Heftige Debatte um Waleri Gergijew

Putin-Dirigent soll Konzert in Kampanien spielen

Mittwoch, 16. Juli 2025 | 14:33 Uhr

Von: Ivd

Caserta – Der geplante Auftritt des russischen Stardirigenten Waleri Gergijew nächsten Sonntag im Königspalast von Caserta hat in Italien eine Welle der Empörung ausgelöst. Während Politiker und Kulturschaffende zur Absage des Konzerts aufgerufen haben, verteidigt die Region Kampanien das Engagement mit dem Hinweis auf ihre kulturelle Offenheit.

Gergijew, ein enger Vertrauter des russischen Präsidenten Wladimir Putin, soll im Rahmen des Festivals „Un’Estate da Re“ dirigieren, ausgerechnet an einem UNESCO-Weltkulturerbe, dem Bourbonenpalast bei Neapel. Kritiker sehen darin ein fatales Signal, insbesondere angesichts des russischen Angriffskriegs gegen die Ukraine. Gergijew wollte sich nicht von Putins Überfall auf die Ukraine distanzieren und wurde daher 2022 aus seiner Position als Chefdirigent der Münchner Philharmoniker entlassen.
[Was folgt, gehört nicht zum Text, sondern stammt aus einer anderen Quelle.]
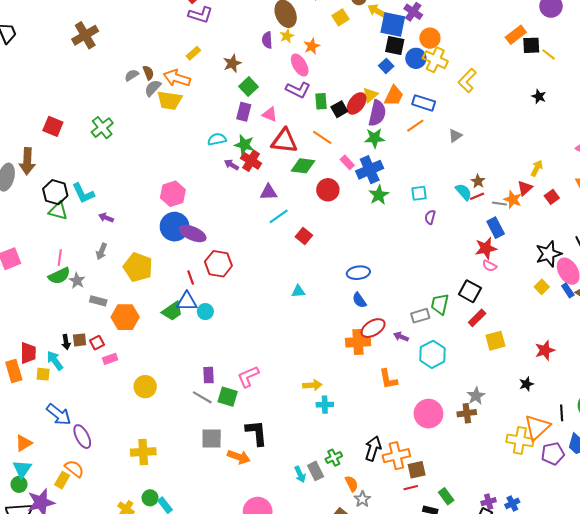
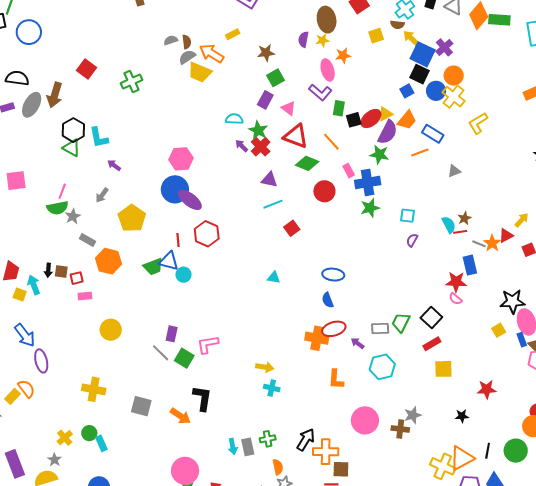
gray square: (212, 439) -> (141, 406), moved

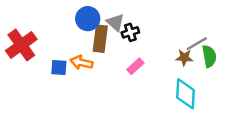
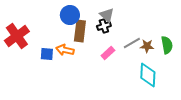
gray triangle: (115, 22) -> (107, 15), moved
gray line: (197, 44) -> (132, 43), moved

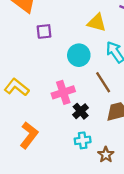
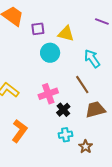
yellow triangle: (97, 23) -> (66, 34), moved
purple square: (44, 31) -> (38, 29), moved
cyan circle: (79, 55) -> (50, 53), moved

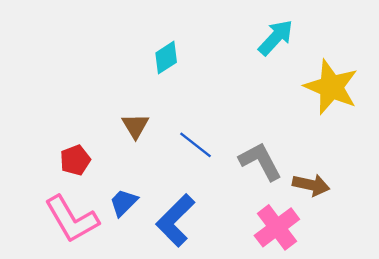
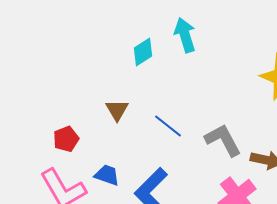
cyan arrow: (276, 37) -> (185, 35), moved, turned -60
blue trapezoid: (124, 203) -> (107, 175), turned 64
Sorge vor russischer Propaganda

Das Kulturministerium in Rom äußerte sich unmissverständlich: Zwar sei Kunstfreiheit ein hohes Gut, doch ein Auftritt Gergijews könne das Festival in ein Sprachrohr russischer Propaganda verwandeln. Auch Julia Nawalnaja, Witwe des in Haft gestorbenen Oppositionellen Alexej Nawalny, meldete sich zu Wort. In einem Gastbeitrag nannte sie den Dirigenten einen „Komplizen Putins“ und forderte die sofortige Absage. Das Konzert sei ein gezielter Versuch, Putins Ansehen in Europa wiederherzustellen.

Unterstützung bekam sie von zahlreichen Stimmen aus Politik und Kultur. Peter Gelb, Leiter der Metropolitan Opera in New York, bezeichnete Gergijew als „künstlerischen Stellvertreter Putins“ und betonte, es könne keinen Austausch mit einem Unterstützer von Kriegsverbrechen geben. Auch die italienische Demokratische Partei sowie die Vizepräsidentin des EU-Parlaments, Pina Picierno, stellten sich gegen den Auftritt.

Präsident der Region setzt auf Dialog

Trotz der Proteste hält der Präsident der Region Kampanien, Vincenzo De Luca, an der Einladung fest. Kultur sei ein Mittel des Dialogs, erklärte er. Man könne Künstler nicht für die Politik ihrer Herkunftsländer verantwortlich machen. Neben Gergijew sei auch der israelische Dirigent Daniel Oren geladen worden.

Ob das Konzert tatsächlich wie geplant stattfinden wird, bleibt offen. Die Kritik reißt jedenfalls nicht ab. Auch Protestaktionen vor Ort sind nicht ausgeschlossen. Nächste Woche Sonntag wird sich zeigen, ob der kulturelle Dialog mit Russland bestehen bleibt oder ob der Putin-Vertraute unerwünscht ist.